Missoula’s St Patrick hospital is one of four facilities nationwide with rooms designed specifically to care for Ebola patients, but even if someone in Missoula suspected they had the disease, it could be quite a while before the public found out.

According to Missoula City-County health department Health Promotion Director Cindy Hotchkiss, Ebola is one of 68 diseases that requires early reporting.

"The way that it works is, basically this: if a provider were to get a patient into their office, and they were suspecting that the patient had Ebola, then they could go ahead and run the test for it," Hotchkiss said. "But, even before they got the tests back on that, they should contact the Missoula City-County Health Department and our Infectious Disease Department."

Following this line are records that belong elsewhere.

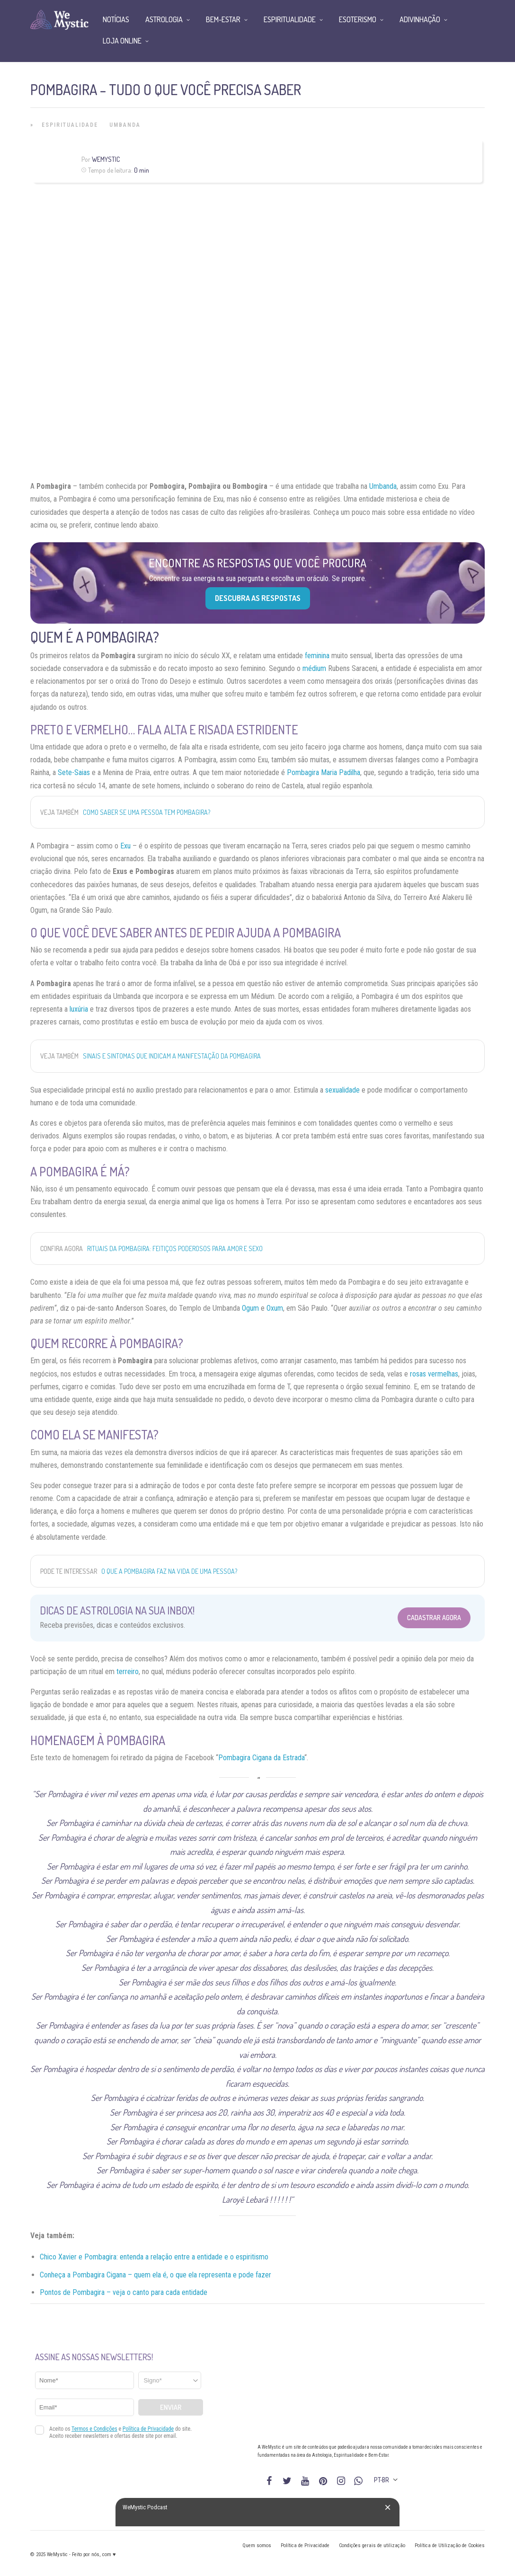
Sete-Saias (74, 772)
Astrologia (164, 19)
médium (314, 668)
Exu (125, 845)
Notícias (116, 19)
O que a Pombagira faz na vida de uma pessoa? (169, 1571)
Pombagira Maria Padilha (323, 772)
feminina (317, 655)
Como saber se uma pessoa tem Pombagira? (146, 812)
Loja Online (122, 40)
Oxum (274, 1308)
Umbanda (125, 125)
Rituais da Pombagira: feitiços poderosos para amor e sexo (175, 1248)
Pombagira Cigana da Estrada (261, 1757)
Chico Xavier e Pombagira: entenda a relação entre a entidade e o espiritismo (154, 2256)
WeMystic (106, 159)
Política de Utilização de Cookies (450, 2545)
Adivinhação (420, 19)
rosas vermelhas (434, 1373)
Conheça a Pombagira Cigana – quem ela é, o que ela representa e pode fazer (155, 2274)
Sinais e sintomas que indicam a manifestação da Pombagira (172, 1056)
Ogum (250, 1308)
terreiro (127, 1671)
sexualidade (342, 1089)
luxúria (79, 1009)
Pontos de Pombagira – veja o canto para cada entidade (123, 2292)
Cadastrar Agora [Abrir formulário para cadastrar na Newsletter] (434, 1618)
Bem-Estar (223, 19)
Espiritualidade (70, 125)
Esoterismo (357, 19)
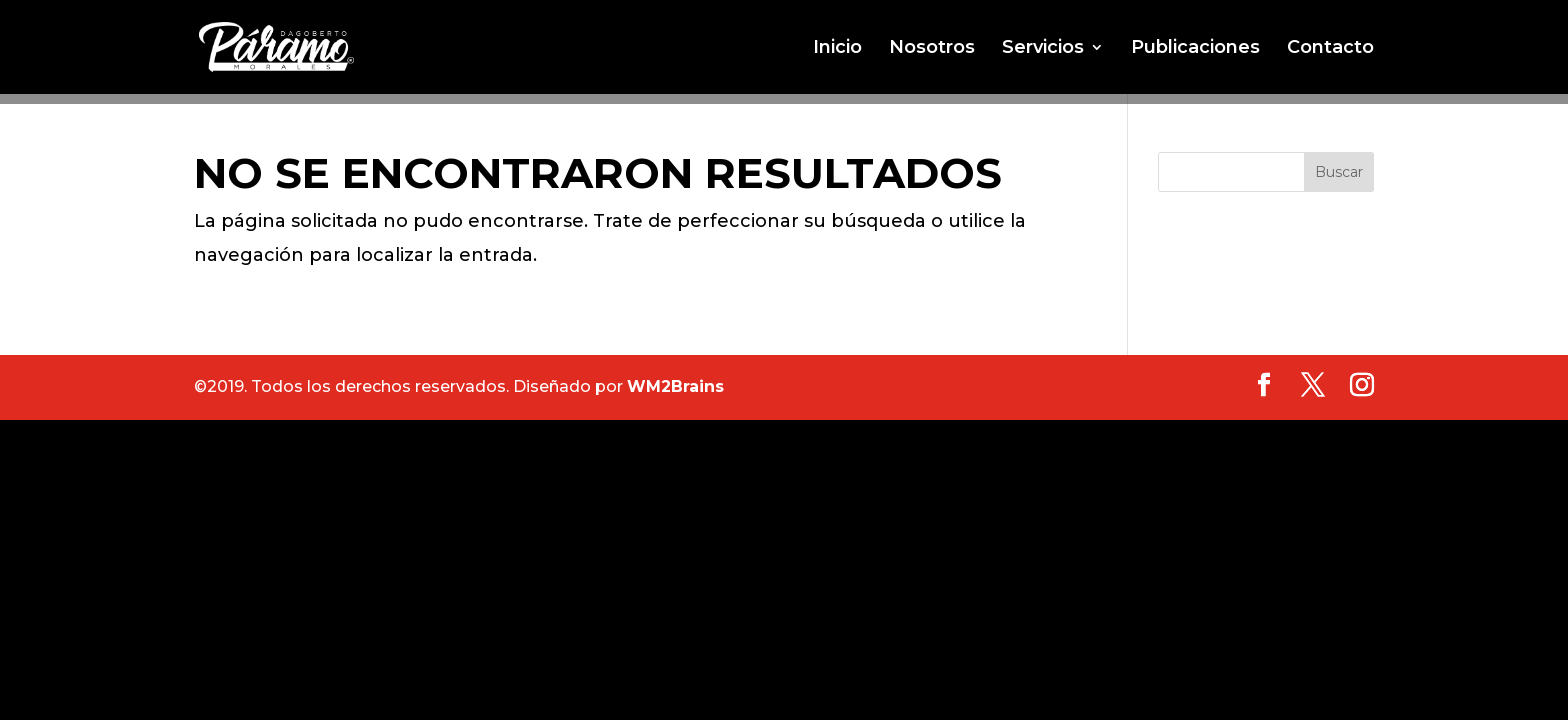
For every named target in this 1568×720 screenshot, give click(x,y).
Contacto (1330, 49)
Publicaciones (1195, 49)
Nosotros (932, 49)
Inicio (837, 49)
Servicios (1043, 49)
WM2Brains (675, 386)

The local health department would notify the Montana Department of Health and Human Services immediately, but not the public.

"Obviously if we have an outbreak of something, or if we have enough numbers of a certain thing going on, then we do certainly alert the public, but if we have only one certain case of something like that, we don't want to ensue any kind of panic," Hotchkiss said. "We also need to preserve the confidentiality of the person being tested."

Hotchkiss said that right now, the local health department is "keeping a close eye" on various individuals and organizations that have done aid work in Ebola affected regions of Africa.

If there is a full Ebola diagnosis, the public will "probably" be notified via a press release, much in the same way the state is notified each year with the first case of influenza.